Friday, November 19, 2010

Jonah and the whale

I don’t have a lot of time to sit down and read books. I’m too busy watching TV. But watching TV is difficult when I’m commuting, what with the need to keep it at 80 while I’m glued to the bumper in front of me and updating my Twitter status and all (though I would never text while driving). So I listen to audiobooks.

Audiobooks are awesome. It’s like story time when I was in elementary school but even better because there aren’t little girls doing each other’s hair or boys picking their noses or trying to give each other buttercups. I’ve read, or rather had read to me, various novels, memoirs*, and even some non-fiction that I would never have made it through otherwise.

*I’m particularly fond of the memoirs of men who are gay or grew up the sons of alcoholics in Depression-era Ireland and highly recommend Dry, Running with Scissors, Dress Your Family in Corduroy and Denim, and Angela’s Ashes. Angela’s Ashes I haven’t finished yet, but it’s way awesome so far. I started it after a succession of Hemingway books following which I didn’t think I could bear any more Hemingway because it was too depressing. Turns out Hemingway’s stories are like the Brady Bunch meets Leave it to Beaver by comparison. But it’s still worth reading, as is For Whom the Bell Tolls.

But the “had read to me” part is important. Because the reader* matters. A lot. Some books are fantastic on their own but made even better with a good reader. The Book Thief is one of those. Other books I can tell would have been more enjoyable with a better reader.
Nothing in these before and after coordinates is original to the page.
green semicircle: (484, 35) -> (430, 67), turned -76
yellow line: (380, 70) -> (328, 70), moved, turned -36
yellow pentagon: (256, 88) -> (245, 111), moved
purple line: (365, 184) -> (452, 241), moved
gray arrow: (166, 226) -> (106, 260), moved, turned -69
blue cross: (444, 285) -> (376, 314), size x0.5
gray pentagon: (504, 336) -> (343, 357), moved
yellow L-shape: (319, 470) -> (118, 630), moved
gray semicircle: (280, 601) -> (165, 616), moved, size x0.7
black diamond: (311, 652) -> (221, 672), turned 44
*I have a hard time saying “the reader” after that creepy (but good) movie of the same name where Kate Winslet plays the illiterate Nazi cougar. I even considered titling this post “the reader” but couldn’t bring myself to do it because of the association.
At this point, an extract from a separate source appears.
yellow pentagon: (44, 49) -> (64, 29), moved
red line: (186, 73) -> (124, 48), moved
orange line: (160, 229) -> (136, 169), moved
One book that it never even occurred to me to listen to as an audiobook is the Bible. Because quite frankly I don’t think there’s a reader alive who could keep the passages with all the begats or the various and sundry rules about how to treat unclean women or how to properly slaughter sheep from becoming terminally boring. Or at least I thought that until I saw this video.

The story of Jonah from Corinth Baptist Church on Vimeo.

I would totally listen to the Bible as an audiobook if she were telling the stories. Hallelujah.